Community-based
health promotion
of the HIV/AIDS crisis

During the height of the AIDS crisis, community-based HIV/AIDS service organizations created cutting-edge prevention materials that affirmed and celebrated queer identities. Often crafted by young community members with little formal training, these health promotion campaigns framed safer sex as a collective strategy for resisting oppression and sustaining queer liberation past the onset of the virus.

In collaboration with the Binghamton Human Sexualities Research Lab, I study the history of Gay Men’s Health Crisis (GMHC), the world’s first HIV/AIDS service organization and a leader in these critical and empowering prevention campaigns.
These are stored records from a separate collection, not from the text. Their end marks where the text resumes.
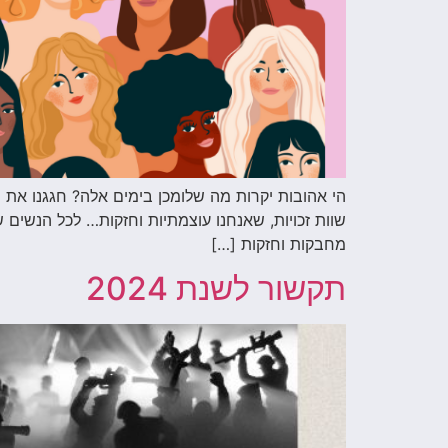
הי אהובות יקרות מה שלומכן בימים אלה? חגגנו את יו
שוות זכויות, שאנחנו עוצמתיות וחזקות… לכל הנשים 
מחבקות וחזקות […]
תקשור לשנת 2024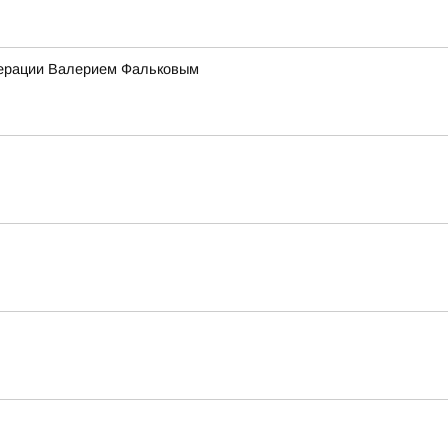
едерации Валерием Фальковым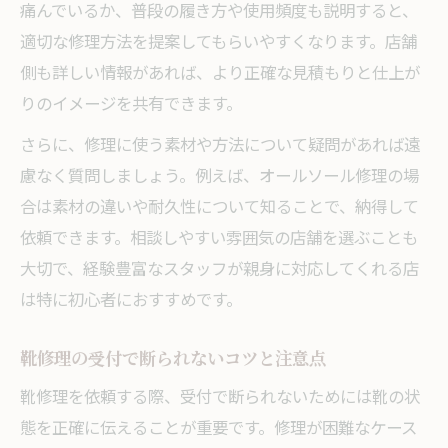
痛んでいるか、普段の履き方や使用頻度も説明すると、
適切な修理方法を提案してもらいやすくなります。店舗
側も詳しい情報があれば、より正確な見積もりと仕上が
りのイメージを共有できます。
さらに、修理に使う素材や方法について疑問があれば遠
慮なく質問しましょう。例えば、オールソール修理の場
合は素材の違いや耐久性について知ることで、納得して
依頼できます。相談しやすい雰囲気の店舗を選ぶことも
大切で、経験豊富なスタッフが親身に対応してくれる店
は特に初心者におすすめです。
靴修理の受付で断られないコツと注意点
靴修理を依頼する際、受付で断られないためには靴の状
態を正確に伝えることが重要です。修理が困難なケース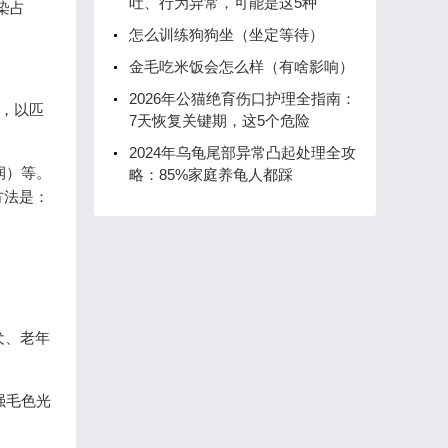
吐、行为异常，可能是这5种
染占
怎么训练狗狗坐（坐定等待）
金毛吃米饭会怎么样（有啥影响）
2026年公猫绝育伤口护理全指南：
间，以匹
7天恢复关键期，这5个危险
2024年乌龟尾部异常凸起处理全攻
润）等。
略：85%家庭养龟人都踩
方法是：
犬、老年
。
强毛色光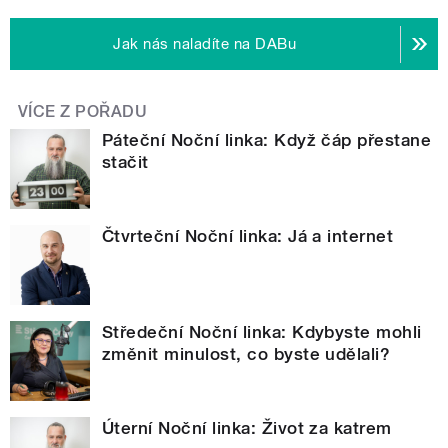
Jak nás naladíte na DABu
VÍCE Z POŘADU
Páteční Noční linka: Když čáp přestane
stačit
Čtvrteční Noční linka: Já a internet
Středeční Noční linka: Kdybyste mohli
změnit minulost, co byste udělali?
Úterní Noční linka: Život za katrem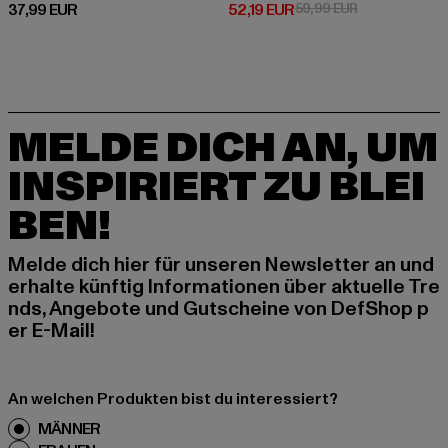
Derzeitiger Preis: 37,99 EUR
Derzeitiger Preis: 52,19 EUR
Aktionspreis: 
37,99 EUR
52,19 EUR
59,99 EUR
MELDE DICH AN, UM
INSPIRIERT ZU BLEI
BEN!
Melde dich hier für unseren Newsletter an und
erhalte künftig Informationen über aktuelle Tre
nds, Angebote und Gutscheine von DefShop p
er E-Mail!
An welchen Produkten bist du interessiert?
MÄNNER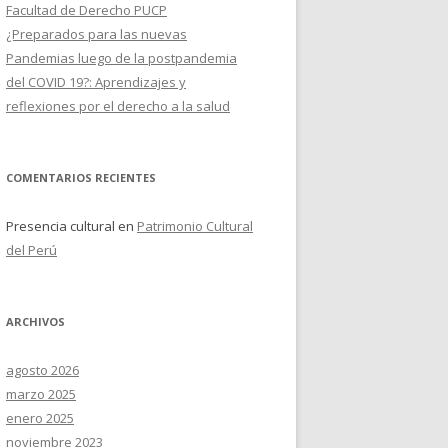
Facultad de Derecho PUCP
¿Preparados para las nuevas
Pandemias luego de la postpandemia
del COVID 19?: Aprendizajes y
reflexiones por el derecho a la salud
COMENTARIOS RECIENTES
Presencia cultural
en
Patrimonio Cultural
del Perú
ARCHIVOS
agosto 2026
marzo 2025
enero 2025
noviembre 2023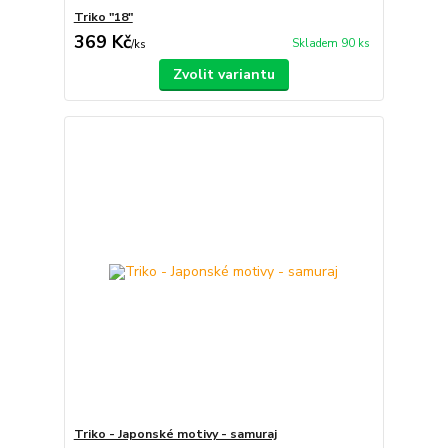
Triko "18"
369 Kč
Skladem 90 ks
/
ks
Zvolit variantu
Triko - Japonské motivy - samuraj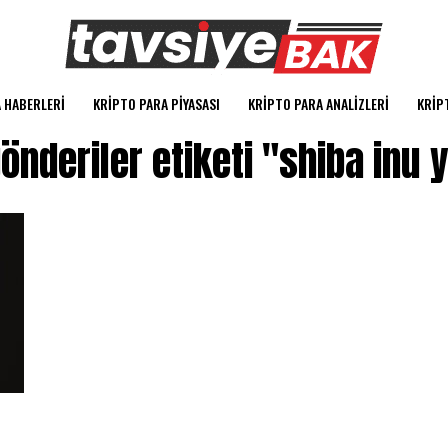
 HABERLERI
KRIPTO PARA PIYASASI
KRIPTO PARA ANALIZLERI
KRIP
önderiler etiketi "shiba inu 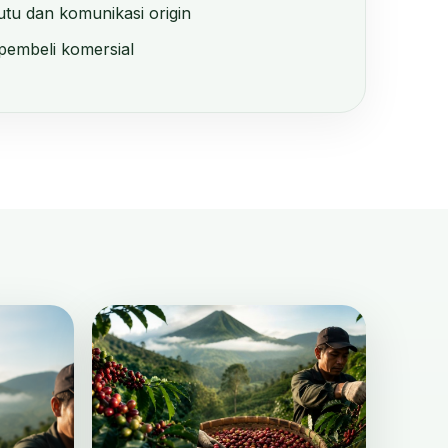
u dan komunikasi origin
pembeli komersial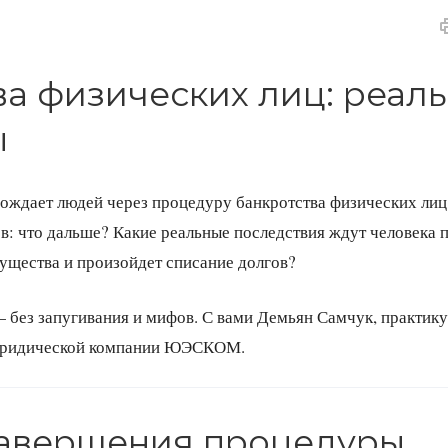
ва физических лиц: реал
ы
вождает людей через процедуру банкротства физических лиц
в: что дальше? Какие реальные последствия ждут человека п
ущества и произойдет списание долгов?
о — без запугивания и мифов. С вами Демьян Самчук, практи
р юридической компании ЮЭСКОМ.
завершения процедуры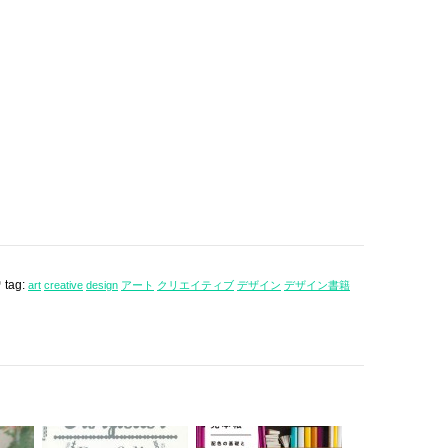
tag:
art
creative
design
アート
クリエイティブ
デザイン
デザイン書籍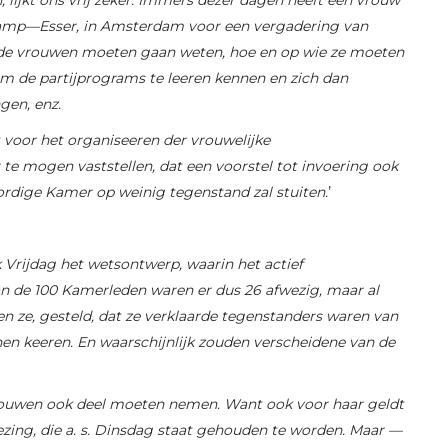
lkamp—Esser, in Amsterdam voor een vergadering van
de vrouwen moeten gaan weten, hoe en op wie ze moeten
 de partijprograms te leeren kennen en zich dan
gen, enz.
 voor het organiseeren der vrouwelijke
te mogen vaststellen, dat een voorstel tot invoering ook
ordige Kamer op weinig tegenstand zal stuiten.
’
Vrijdag het wetsontwerp, waarin het actief
n de 100 Kamerleden waren er dus 26 afwezig, maar al
n ze, gesteld, dat ze verklaarde tegenstanders waren van
en keeren. En waarschijnlijk zouden verscheidene van de
vrouwen ook deel moeten nemen. Want ook voor haar geldt
ezing, die a. s. Dinsdag staat gehouden te worden. Maar —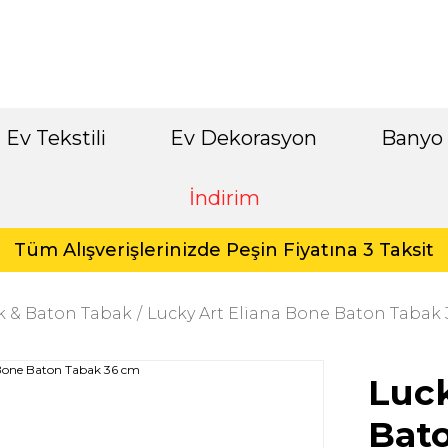
Ev Tekstili
Ev Dekorasyon
Banyo
İndirim
Tüm Alışverişlerinizde Peşin Fiyatına 3 Taksit
k & Baton Tabak
Lucky Art Eliana Bone Baton Tabak
Luck
Bat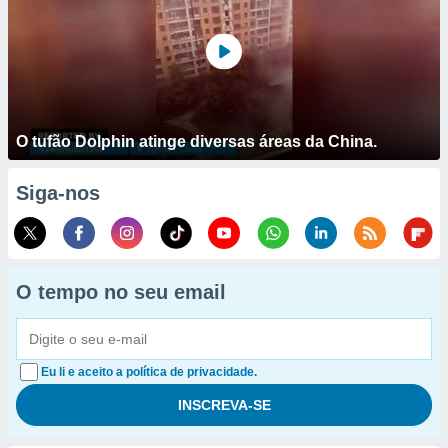
O tufão Dolphin atinge diversas áreas da China.
Siga-nos
O tempo no seu email
Eu li e aceito a política de privacidade.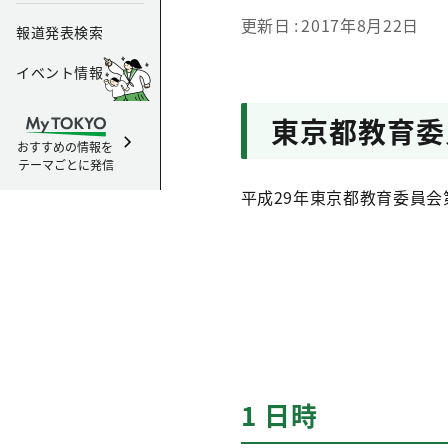
更新日
2017年8月22日
報道発表検索
イベント情報
東京都教育委
おすすめの情報を
テーマごとに発信
平成29年東京都教育委員会
1 日時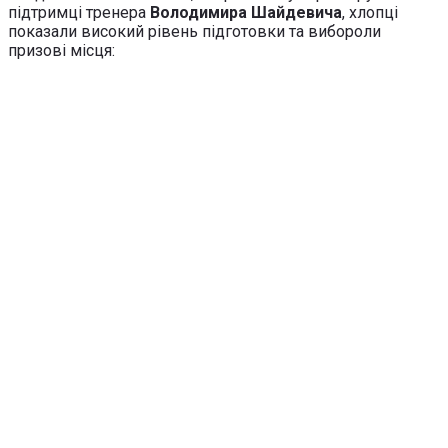
підтримці тренера
Володимира Шайдевича
, хлопці
показали високий рівень підготовки та вибороли
призові місця: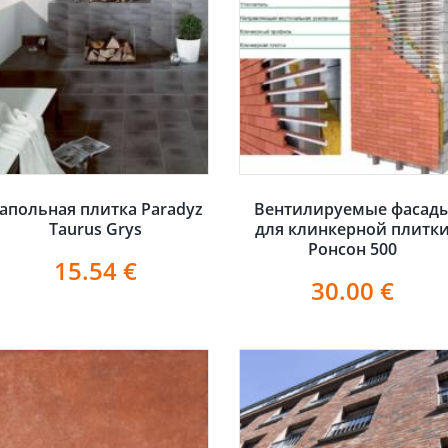
апольная плитка Paradyz
Вентилируемые фасад
Taurus Grys
для клинкерной плитк
Ронсон 500
15.54
€
30.00
€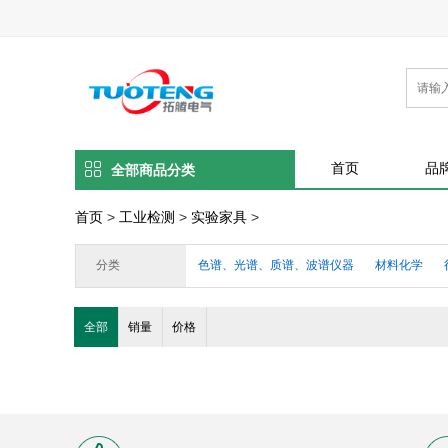
首页
品
全部商品分类
首页
>
工业检测
>
实验家具
>
分类
色谱、光谱、质谱、波谱仪器
材料化学
水质及电化学分析仪器
X射线、元素分析仪
全部
销量
价格
工程检测仪器
便携式温度检测仪
通用电
电力测量仪器仪表
测量测绘仪器
行业专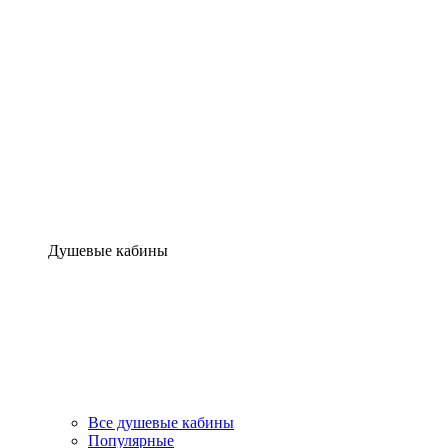
Душевые кабины
Все душевые кабины
Популярные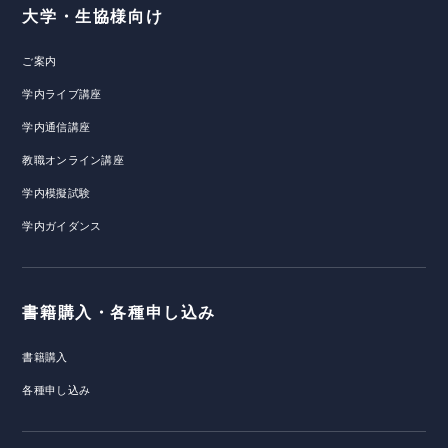
大学・生協様向け
ご案内
学内ライブ講座
学内通信講座
教職オンライン講座
学内模擬試験
学内ガイダンス
書籍購入・各種申し込み
書籍購入
各種申し込み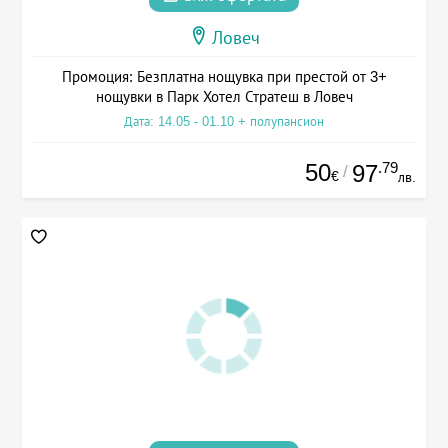
Ловеч
Промоция: Безплатна нощувка при престой от 3+
нощувки в Парк Хотел Стратеш в Ловеч
Дата: 14.05 - 01.10 + полупансион
50
.79
97
/
€
лв.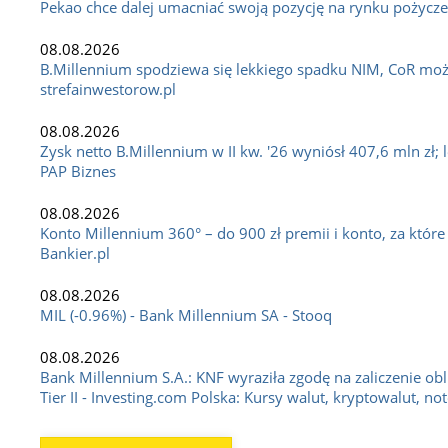
Pekao chce dalej umacniać swoją pozycję na rynku pożycz
08.08.2026
B.Millennium spodziewa się lekkiego spadku NIM, CoR może
strefainwestorow.pl
08.08.2026
Zysk netto B.Millennium w II kw. '26 wyniósł 407,6 mln zł; 
PAP Biznes
08.08.2026
Konto Millennium 360° – do 900 zł premii i konto, za które 
Bankier.pl
08.08.2026
MIL (-0.96%) - Bank Millennium SA - Stooq
08.08.2026
Bank Millennium S.A.: KNF wyraziła zgodę na zaliczenie obl
Tier II - Investing.com Polska: Kursy walut, kryptowalut, no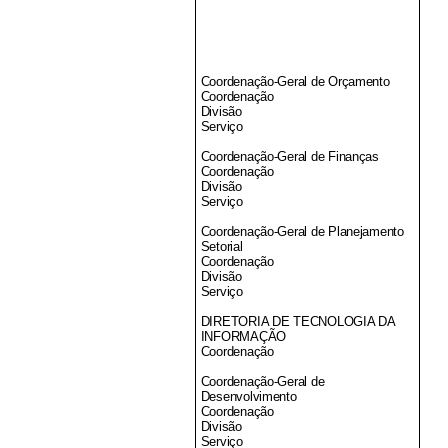
Coordenação-Geral de Orçamento
Coordenação
Divisão
Serviço
Coordenação-Geral de Finanças
Coordenação
Divisão
Serviço
Coordenação-Geral de Planejamento
Setorial
Coordenação
Divisão
Serviço
DIRETORIA DE TECNOLOGIA DA
INFORMAÇÃO
Coordenação
Coordenação-Geral de
Desenvolvimento
Coordenação
Divisão
Serviço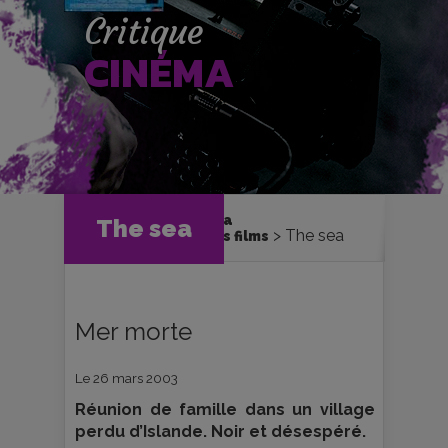
Critique
CINÉMA
Accueil
Cinéma
The sea
The sea
Critiques et fiches films
Mer morte
Le 26 mars 2003
Réunion de famille dans un village
perdu d’Islande. Noir et désespéré.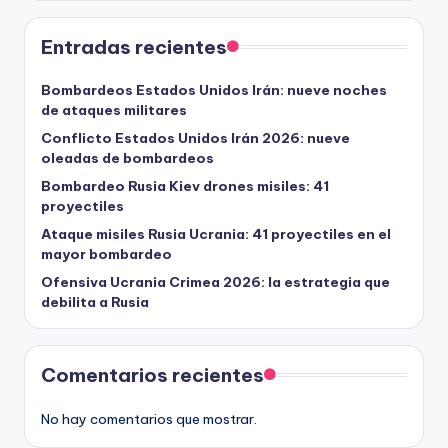
Entradas recientes
Bombardeos Estados Unidos Irán: nueve noches
de ataques militares
Conflicto Estados Unidos Irán 2026: nueve
oleadas de bombardeos
Bombardeo Rusia Kiev drones misiles: 41
proyectiles
Ataque misiles Rusia Ucrania: 41 proyectiles en el
mayor bombardeo
Ofensiva Ucrania Crimea 2026: la estrategia que
debilita a Rusia
Comentarios recientes
No hay comentarios que mostrar.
This project has involved (a) the collection of 120+ oral history interviews with former members of GMHC’s staff and volunteer workforce, and (b) curation of additional GMHC archival materials, particularly from those who served as young paraprofessionals within the organization. These interviews and records have been donated to the New York Public Library’s Division of Manuscripts, Archives, and Rare Books (“Sean Massey Gay Men’s Health Crisis Collection” & “GMHC Stories: An Oral History Project”) and will be made available to the public in early 2026.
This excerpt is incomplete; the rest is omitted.